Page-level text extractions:
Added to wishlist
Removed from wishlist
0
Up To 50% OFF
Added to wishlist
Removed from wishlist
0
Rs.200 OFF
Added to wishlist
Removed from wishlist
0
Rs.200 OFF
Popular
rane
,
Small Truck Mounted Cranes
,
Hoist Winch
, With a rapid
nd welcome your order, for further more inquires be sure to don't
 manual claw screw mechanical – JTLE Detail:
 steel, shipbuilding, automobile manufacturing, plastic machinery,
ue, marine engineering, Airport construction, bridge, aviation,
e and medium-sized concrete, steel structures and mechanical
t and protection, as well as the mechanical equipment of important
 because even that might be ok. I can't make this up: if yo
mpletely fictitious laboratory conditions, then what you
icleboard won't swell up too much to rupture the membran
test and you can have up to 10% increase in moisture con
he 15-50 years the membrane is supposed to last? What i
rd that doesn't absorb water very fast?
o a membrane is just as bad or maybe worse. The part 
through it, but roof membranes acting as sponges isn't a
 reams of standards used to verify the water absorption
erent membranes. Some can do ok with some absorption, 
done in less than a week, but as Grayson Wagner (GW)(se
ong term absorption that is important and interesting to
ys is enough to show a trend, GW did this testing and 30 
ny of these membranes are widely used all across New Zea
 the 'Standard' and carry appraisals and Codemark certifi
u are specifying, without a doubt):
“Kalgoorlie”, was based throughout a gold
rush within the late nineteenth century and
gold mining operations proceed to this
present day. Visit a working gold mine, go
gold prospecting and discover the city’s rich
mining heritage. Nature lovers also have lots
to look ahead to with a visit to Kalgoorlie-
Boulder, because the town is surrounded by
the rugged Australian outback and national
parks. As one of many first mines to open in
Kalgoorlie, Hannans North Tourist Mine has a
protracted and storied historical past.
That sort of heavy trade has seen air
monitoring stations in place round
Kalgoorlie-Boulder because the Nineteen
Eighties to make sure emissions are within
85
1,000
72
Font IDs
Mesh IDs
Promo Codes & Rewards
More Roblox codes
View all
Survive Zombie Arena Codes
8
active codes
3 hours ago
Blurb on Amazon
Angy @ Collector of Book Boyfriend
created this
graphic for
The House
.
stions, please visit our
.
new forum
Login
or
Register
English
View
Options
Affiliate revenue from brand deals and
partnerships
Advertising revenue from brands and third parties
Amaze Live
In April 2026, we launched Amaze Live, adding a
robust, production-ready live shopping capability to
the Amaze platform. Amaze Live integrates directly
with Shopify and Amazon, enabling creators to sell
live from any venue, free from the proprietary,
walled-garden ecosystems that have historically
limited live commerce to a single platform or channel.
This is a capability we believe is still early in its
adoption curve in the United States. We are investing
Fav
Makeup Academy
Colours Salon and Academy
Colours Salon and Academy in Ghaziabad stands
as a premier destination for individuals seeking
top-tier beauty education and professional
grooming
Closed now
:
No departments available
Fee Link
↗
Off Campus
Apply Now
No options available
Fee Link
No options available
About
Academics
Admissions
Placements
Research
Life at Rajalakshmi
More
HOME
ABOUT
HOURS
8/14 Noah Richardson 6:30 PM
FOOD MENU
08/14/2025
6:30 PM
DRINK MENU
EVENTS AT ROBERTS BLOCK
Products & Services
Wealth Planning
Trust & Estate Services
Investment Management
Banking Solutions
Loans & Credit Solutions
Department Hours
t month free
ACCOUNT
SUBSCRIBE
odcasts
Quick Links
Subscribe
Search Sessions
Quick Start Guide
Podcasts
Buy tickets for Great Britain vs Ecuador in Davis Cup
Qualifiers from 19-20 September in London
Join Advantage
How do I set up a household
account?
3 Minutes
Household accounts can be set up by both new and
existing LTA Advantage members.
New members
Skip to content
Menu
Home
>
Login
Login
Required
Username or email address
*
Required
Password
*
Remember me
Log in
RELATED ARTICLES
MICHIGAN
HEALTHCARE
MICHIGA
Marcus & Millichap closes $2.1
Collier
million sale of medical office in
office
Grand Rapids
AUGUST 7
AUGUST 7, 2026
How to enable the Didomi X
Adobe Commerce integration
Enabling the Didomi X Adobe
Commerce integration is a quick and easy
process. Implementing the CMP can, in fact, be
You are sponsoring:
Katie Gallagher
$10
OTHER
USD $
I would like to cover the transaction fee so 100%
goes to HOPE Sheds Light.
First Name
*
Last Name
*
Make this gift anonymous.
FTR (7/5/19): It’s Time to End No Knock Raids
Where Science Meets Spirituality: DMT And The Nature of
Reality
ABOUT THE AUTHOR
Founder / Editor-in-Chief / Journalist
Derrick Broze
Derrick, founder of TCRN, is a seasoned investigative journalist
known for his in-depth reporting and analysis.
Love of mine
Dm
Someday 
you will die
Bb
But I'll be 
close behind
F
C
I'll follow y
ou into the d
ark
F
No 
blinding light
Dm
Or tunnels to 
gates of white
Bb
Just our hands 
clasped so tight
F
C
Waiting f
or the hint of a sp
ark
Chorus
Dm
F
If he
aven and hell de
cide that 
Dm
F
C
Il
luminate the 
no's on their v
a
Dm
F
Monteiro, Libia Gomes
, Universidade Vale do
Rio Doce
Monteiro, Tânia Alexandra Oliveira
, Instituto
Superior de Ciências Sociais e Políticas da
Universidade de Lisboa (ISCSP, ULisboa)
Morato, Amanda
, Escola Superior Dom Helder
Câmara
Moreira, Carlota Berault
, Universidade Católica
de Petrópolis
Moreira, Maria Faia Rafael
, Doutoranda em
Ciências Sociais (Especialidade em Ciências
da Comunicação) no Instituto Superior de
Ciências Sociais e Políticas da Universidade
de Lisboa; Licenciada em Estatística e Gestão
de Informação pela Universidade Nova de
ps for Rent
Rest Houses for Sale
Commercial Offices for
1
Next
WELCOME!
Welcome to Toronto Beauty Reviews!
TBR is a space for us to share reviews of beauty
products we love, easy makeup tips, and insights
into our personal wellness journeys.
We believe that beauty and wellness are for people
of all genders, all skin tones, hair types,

» **What is expected**
Give every record again, exactly as it reads.

» **Result for this task**
Added to wishlist
Removed from wishlist
0
Up To 50% OFF
Added to wishlist
Removed from wishlist
0
Rs.200 OFF
Added to wishlist
Removed from wishlist
0
Rs.200 OFF
Popular
rane
,
Small Truck Mounted Cranes
,
Hoist Winch
, With a rapid
nd welcome your order, for further more inquires be sure to don't
 manual claw screw mechanical – JTLE Detail:
 steel, shipbuilding, automobile manufacturing, plastic machinery,
ue, marine engineering, Airport construction, bridge, aviation,
e and medium-sized concrete, steel structures and mechanical
t and protection, as well as the mechanical equipment of important
 because even that might be ok. I can't make this up: if yo
mpletely fictitious laboratory conditions, then what you
icleboard won't swell up too much to rupture the membran
test and you can have up to 10% increase in moisture con
he 15-50 years the membrane is supposed to last? What i
rd that doesn't absorb water very fast?
o a membrane is just as bad or maybe worse. The part 
through it, but roof membranes acting as sponges isn't a
 reams of standards used to verify the water absorption
erent membranes. Some can do ok with some absorption, 
done in less than a week, but as Grayson Wagner (GW)(se
ong term absorption that is important and interesting to
ys is enough to show a trend, GW did this testing and 30 
ny of these membranes are widely used all across New Zea
 the 'Standard' and carry appraisals and Codemark certifi
u are specifying, without a doubt):
“Kalgoorlie”, was based throughout a gold
rush within the late nineteenth century and
gold mining operations proceed to this
present day. Visit a working gold mine, go
gold prospecting and discover the city’s rich
mining heritage. Nature lovers also have lots
to look ahead to with a visit to Kalgoorlie-
Boulder, because the town is surrounded by
the rugged Australian outback and national
parks. As one of many first mines to open in
Kalgoorlie, Hannans North Tourist Mine has a
protracted and storied historical past.
That sort of heavy trade has seen air
monitoring stations in place round
Kalgoorlie-Boulder because the Nineteen
Eighties to make sure emissions are within
85
1,000
72
Font IDs
Mesh IDs
Promo Codes & Rewards
More Roblox codes
View all
Survive Zombie Arena Codes
8
active codes
3 hours ago
Blurb on Amazon
Angy @ Collector of Book Boyfriend
created this
graphic for
The House
.
stions, please visit our
.
new forum
Login
or
Register
English
View
Options
Affiliate revenue from brand deals and
partnerships
Advertising revenue from brands and third parties
Amaze Live
In April 2026, we launched Amaze Live, adding a
robust, production-ready live shopping capability to
the Amaze platform. Amaze Live integrates directly
with Shopify and Amazon, enabling creators to sell
live from any venue, free from the proprietary,
walled-garden ecosystems that have historically
limited live commerce to a single platform or channel.
This is a capability we believe is still early in its
adoption curve in the United States. We are investing
Fav
Makeup Academy
Colours Salon and Academy
Colours Salon and Academy in Ghaziabad stands
as a premier destination for individuals seeking
top-tier beauty education and professional
grooming
Closed now
:
No departments available
Fee Link
↗
Off Campus
Apply Now
No options available
Fee Link
No options available
About
Academics
Admissions
Placements
Research
Life at Rajalakshmi
More
HOME
ABOUT
HOURS
8/14 Noah Richardson 6:30 PM
FOOD MENU
08/14/2025
6:30 PM
DRINK MENU
EVENTS AT ROBERTS BLOCK
Products & Services
Wealth Planning
Trust & Estate Services
Investment Management
Banking Solutions
Loans & Credit Solutions
Department Hours
t month free
ACCOUNT
SUBSCRIBE
odcasts
Quick Links
Subscribe
Search Sessions
Quick Start Guide
Podcasts
Buy tickets for Great Britain vs Ecuador in Davis Cup
Qualifiers from 19-20 September in London
Join Advantage
How do I set up a household
account?
3 Minutes
Household accounts can be set up by both new and
existing LTA Advantage members.
New members
Skip to content
Menu
Home
>
Login
Login
Required
Username or email address
*
Required
Password
*
Remember me
Log in
RELATED ARTICLES
MICHIGAN
HEALTHCARE
MICHIGA
Marcus & Millichap closes $2.1
Collier
million sale of medical office in
office
Grand Rapids
AUGUST 7
AUGUST 7, 2026
How to enable the Didomi X
Adobe Commerce integration
Enabling the Didomi X Adobe
Commerce integration is a quick and easy
process. Implementing the CMP can, in fact, be
You are sponsoring:
Katie Gallagher
$10
OTHER
USD $
I would like to cover the transaction fee so 100%
goes to HOPE Sheds Light.
First Name
*
Last Name
*
Make this gift anonymous.
FTR (7/5/19): It’s Time to End No Knock Raids
Where Science Meets Spirituality: DMT And The Nature of
Reality
ABOUT THE AUTHOR
Founder / Editor-in-Chief / Journalist
Derrick Broze
Derrick, founder of TCRN, is a seasoned investigative journalist
known for his in-depth reporting and analysis.
Love of mine
Dm
Someday 
you will die
Bb
But I'll be 
close behind
F
C
I'll follow y
ou into the d
ark
F
No 
blinding light
Dm
Or tunnels to 
gates of white
Bb
Just our hands 
clasped so tight
F
C
Waiting f
or the hint of a sp
ark
Chorus
Dm
F
If he
aven and hell de
cide that 
Dm
F
C
Il
luminate the 
no's on their v
a
Dm
F
Monteiro, Libia Gomes
, Universidade Vale do
Rio Doce
Monteiro, Tânia Alexandra Oliveira
, Instituto
Superior de Ciências Sociais e Políticas da
Universidade de Lisboa (ISCSP, ULisboa)
Morato, Amanda
, Escola Superior Dom Helder
Câmara
Moreira, Carlota Berault
, Universidade Católica
de Petrópolis
Moreira, Maria Faia Rafael
, Doutoranda em
Ciências Sociais (Especialidade em Ciências
da Comunicação) no Instituto Superior de
Ciências Sociais e Políticas da Universidade
de Lisboa; Licenciada em Estatística e Gestão
de Informação pela Universidade Nova de
ps for Rent
Rest Houses for Sale
Commercial Offices for
1
Next
WELCOME!
Welcome to Toronto Beauty Reviews!
TBR is a space for us to share reviews of beauty
products we love, easy makeup tips, and insights
into our personal wellness journeys.
We believe that beauty and wellness are for people
of all genders, all skin tones, hair types,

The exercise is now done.